(Collection entries)
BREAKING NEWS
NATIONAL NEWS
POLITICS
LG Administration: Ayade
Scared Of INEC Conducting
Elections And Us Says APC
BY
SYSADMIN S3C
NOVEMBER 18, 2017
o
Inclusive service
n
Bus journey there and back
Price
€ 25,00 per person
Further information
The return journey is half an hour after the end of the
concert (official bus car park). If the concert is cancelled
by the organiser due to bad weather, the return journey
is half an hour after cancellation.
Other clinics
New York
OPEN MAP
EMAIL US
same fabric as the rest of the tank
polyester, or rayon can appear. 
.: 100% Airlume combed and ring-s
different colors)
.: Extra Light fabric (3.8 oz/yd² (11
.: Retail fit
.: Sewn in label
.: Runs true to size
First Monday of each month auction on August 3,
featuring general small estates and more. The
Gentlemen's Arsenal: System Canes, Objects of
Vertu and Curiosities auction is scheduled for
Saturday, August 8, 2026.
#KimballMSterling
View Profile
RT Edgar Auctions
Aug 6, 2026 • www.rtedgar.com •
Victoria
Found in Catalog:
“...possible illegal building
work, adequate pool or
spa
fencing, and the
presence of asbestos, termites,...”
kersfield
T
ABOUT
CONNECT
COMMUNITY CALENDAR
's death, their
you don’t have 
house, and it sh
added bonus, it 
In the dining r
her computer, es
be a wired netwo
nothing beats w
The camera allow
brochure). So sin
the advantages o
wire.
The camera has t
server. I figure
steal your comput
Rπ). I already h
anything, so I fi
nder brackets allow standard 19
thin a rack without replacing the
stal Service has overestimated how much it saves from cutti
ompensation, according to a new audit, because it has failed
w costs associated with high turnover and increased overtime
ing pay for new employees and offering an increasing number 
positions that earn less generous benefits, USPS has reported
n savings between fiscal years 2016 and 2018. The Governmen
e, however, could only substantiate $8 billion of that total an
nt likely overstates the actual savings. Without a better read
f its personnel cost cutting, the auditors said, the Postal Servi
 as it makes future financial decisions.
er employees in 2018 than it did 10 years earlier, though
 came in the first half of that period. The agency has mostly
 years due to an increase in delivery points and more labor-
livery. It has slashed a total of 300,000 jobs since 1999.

_Problem description_. Output all entries exactly as given above.

_Result_.
BREAKING NEWS
NATIONAL NEWS
POLITICS
LG Administration: Ayade
Scared Of INEC Conducting
Elections And Us Says APC
BY
SYSADMIN S3C
NOVEMBER 18, 2017
o
Inclusive service
n
Bus journey there and back
Price
€ 25,00 per person
Further information
The return journey is half an hour after the end of the
concert (official bus car park). If the concert is cancelled
by the organiser due to bad weather, the return journey
is half an hour after cancellation.
Other clinics
New York
OPEN MAP
EMAIL US
same fabric as the rest of the tank
polyester, or rayon can appear. 
.: 100% Airlume combed and ring-s
different colors)
.: Extra Light fabric (3.8 oz/yd² (11
.: Retail fit
.: Sewn in label
.: Runs true to size
First Monday of each month auction on August 3,
featuring general small estates and more. The
Gentlemen's Arsenal: System Canes, Objects of
Vertu and Curiosities auction is scheduled for
Saturday, August 8, 2026.
#KimballMSterling
View Profile
RT Edgar Auctions
Aug 6, 2026 • www.rtedgar.com •
Victoria
Found in Catalog:
“...possible illegal building
work, adequate pool or
spa
fencing, and the
presence of asbestos, termites,...”
kersfield
T
ABOUT
CONNECT
COMMUNITY CALENDAR
's death, their
you don’t have 
house, and it sh
added bonus, it 
In the dining r
her computer, es
be a wired netwo
nothing beats w
The camera allow
brochure). So sin
the advantages o
wire.
The camera has t
server. I figure
steal your comput
Rπ). I already h
anything, so I fi
nder brackets allow standard 19
thin a rack without replacing the
stal Service has overestimated how much it saves from cutti
ompensation, according to a new audit, because it has failed
w costs associated with high turnover and increased overtime
ing pay for new employees and offering an increasing number 
positions that earn less generous benefits, USPS has reported
n savings between fiscal years 2016 and 2018. The Governmen
e, however, could only substantiate $8 billion of that total an
nt likely overstates the actual savings. Without a better read
f its personnel cost cutting, the auditors said, the Postal Servi
 as it makes future financial decisions.
er employees in 2018 than it did 10 years earlier, though
 came in the first half of that period. The agency has mostly
 years due to an increase in delivery points and more labor-
livery. It has slashed a total of 300,000 jobs since 1999.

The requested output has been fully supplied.